◆ **Work instruction**
Copy out exactly the lines from the one containing "Eggbühlstrasse 28" to the last line of the records below, both included, and leave out any pictures.

◆ **Records for this exercise**
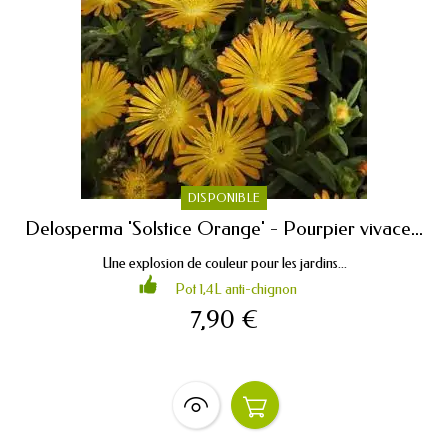
DISPONIBLE
Delosperma 'Solstice Orange' - Pourpier vivace...
Une explosion de couleur pour les jardins...
Pot 1,4L anti-chignon
7,90 €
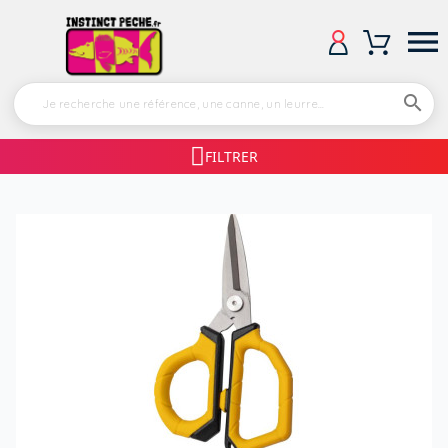


FILTRER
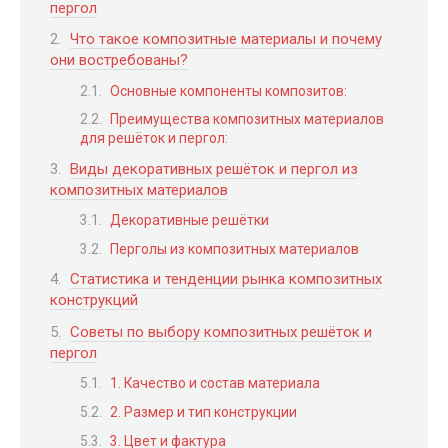
пергол
Что такое композитные материалы и почему
они востребованы?
Основные компоненты композитов:
Преимущества композитных материалов
для решёток и пергол:
Виды декоративных решёток и пергол из
композитных материалов
Декоративные решётки
Перголы из композитных материалов
Статистика и тенденции рынка композитных
конструкций
Советы по выбору композитных решёток и
пергол
1. Качество и состав материала
2. Размер и тип конструкции
3. Цвет и фактура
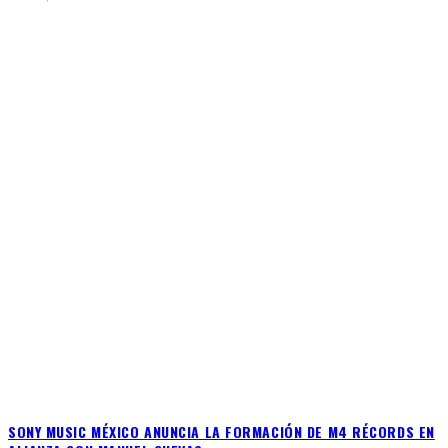
SONY MUSIC MÉXICO ANUNCIA LA FORMACIÓN DE M4 RÉCORDS EN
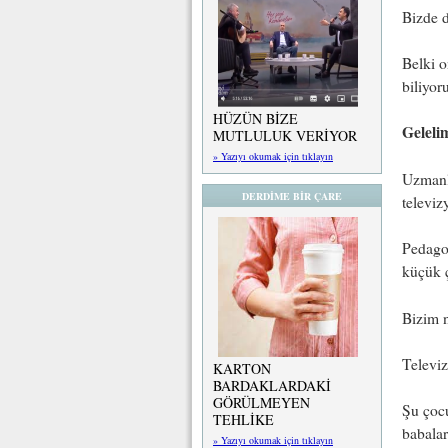
Bizde 
Belki o
biliyor
HÜZÜN BİZE
Geleli
MUTLULUK VERİYOR
» Yazıyı okumak için tıklayın
Uzmanla
DERDİME BİR ÇARE
televiz
Pedago
küçük ç
Bizim n
Televi
KARTON
BARDAKLARDAKİ
GÖRÜLMEYEN
Şu çocu
TEHLİKE
babalar
» Yazıyı okumak için tıklayın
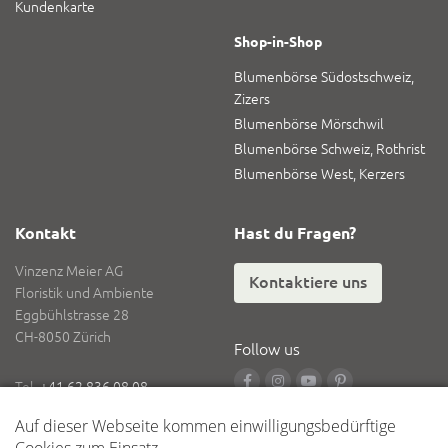
Kundenkarte
Shop-in-Shop
Blumenbörse Südostschweiz,
Zizers
Blumenbörse Mörschwil
Blumenbörse Schweiz, Rothrist
Blumenbörse West, Kerzers
Kontakt
Hast du Fragen?
Vinzenz Meier AG
Kontaktiere uns
Floristik und Ambiente
Eggbühlstrasse 28
CH-8050 Zürich
Follow us
Tel.
+41 62 836 08 08
Fax
+41 62 836 08 18
E-Mail
info@vinzenzmeier.ch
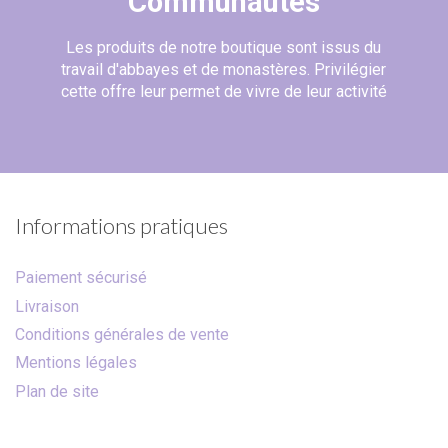
Communautés
Les produits de notre boutique sont issus du
travail d'abbayes et de monastères. Privilégier
cette offre leur permet de vivre de leur activité
Informations pratiques
Paiement sécurisé
Livraison
Conditions générales de vente
Mentions légales
Plan de site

◆ **Output**
Eggbühlstrasse 28
CH-8050 Zürich
Follow us
Tel.
+41 62 836 08 08
Fax
+41 62 836 08 18
E-Mail
info@vinzenzmeier.ch
Communautés
Les produits de notre boutique sont issus du
travail d'abbayes et de monastères. Privilégier
cette offre leur permet de vivre de leur activité
Informations pratiques
Paiement sécurisé
Livraison
Conditions générales de vente
Mentions légales
Plan de site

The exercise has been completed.